In November 2019, pro-separatist sources reported that Sako and his supporters had changed Sako's title from Acting Interim President to President, aiming to permanently replace Ayuk Tabe even if the latter would ever be released.

In January 2020, newly-arrived prisoners broke into the cells of Ayuk Tabe and the nine other Ambazonian leaders, stealing food and money. Ayuk Tabe and the others accused the prison administration of complicity through inaction, and claimed there was a conspiracy to threaten their lives.

In July 2020, Cameroonian officials met with Ayuk Tabe to discuss a ceasefire. Ayuk Tabe listed three conditions; a general amnesty, that the military pull out of the Anglophone regions, and that President Paul Biya himself announce the ceasefire. Ayuk Tabe also demanded that if prisoners were released in phases, he would be among the last to be released.

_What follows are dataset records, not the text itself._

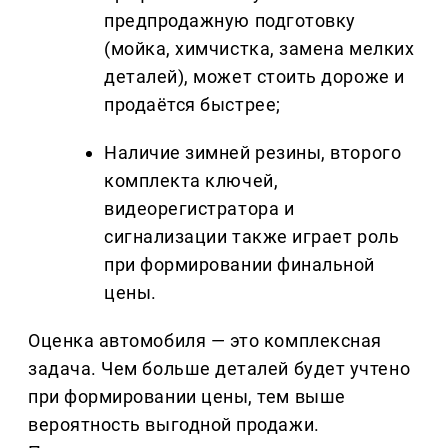
предпродажную подготовку
(мойка, химчистка, замена мелких
деталей), может стоить дороже и
продаётся быстрее;
Наличие зимней резины, второго
комплекта ключей,
видеорегистратора и
сигнализации также играет роль
при формировании финальной
цены.
Оценка автомобиля — это комплексная
задача. Чем больше деталей будет учтено
при формировании цены, тем выше
вероятность выгодной продажи.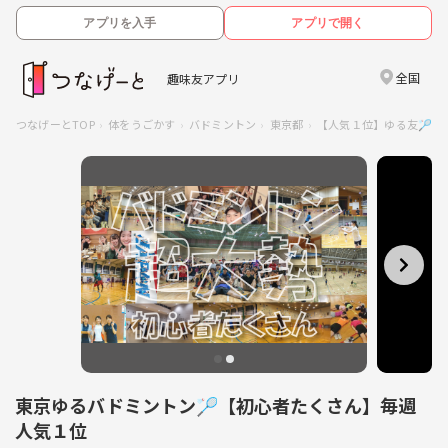
アプリを入手
アプリで開く
全国
趣味友アプリ
つなげーとTOP
体をうごかす
バドミントン
東京都
【人気１位】ゆる友🏸
東京ゆるバドミントン🏸【初心者たくさん】毎週
人気１位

On 1 January 2024, Ayuk Tabe wrote a letter calling for an end to the leadership crisis and unity among separatist factions. In January 2025, he declared his continued commitment to the Ambazonian independence movement, and expressed the belief that the insurgency would ultimately succeed.

== Private life ==
Sisiku Julius is married to Lilian Ayuk Tabe, and together they have four children.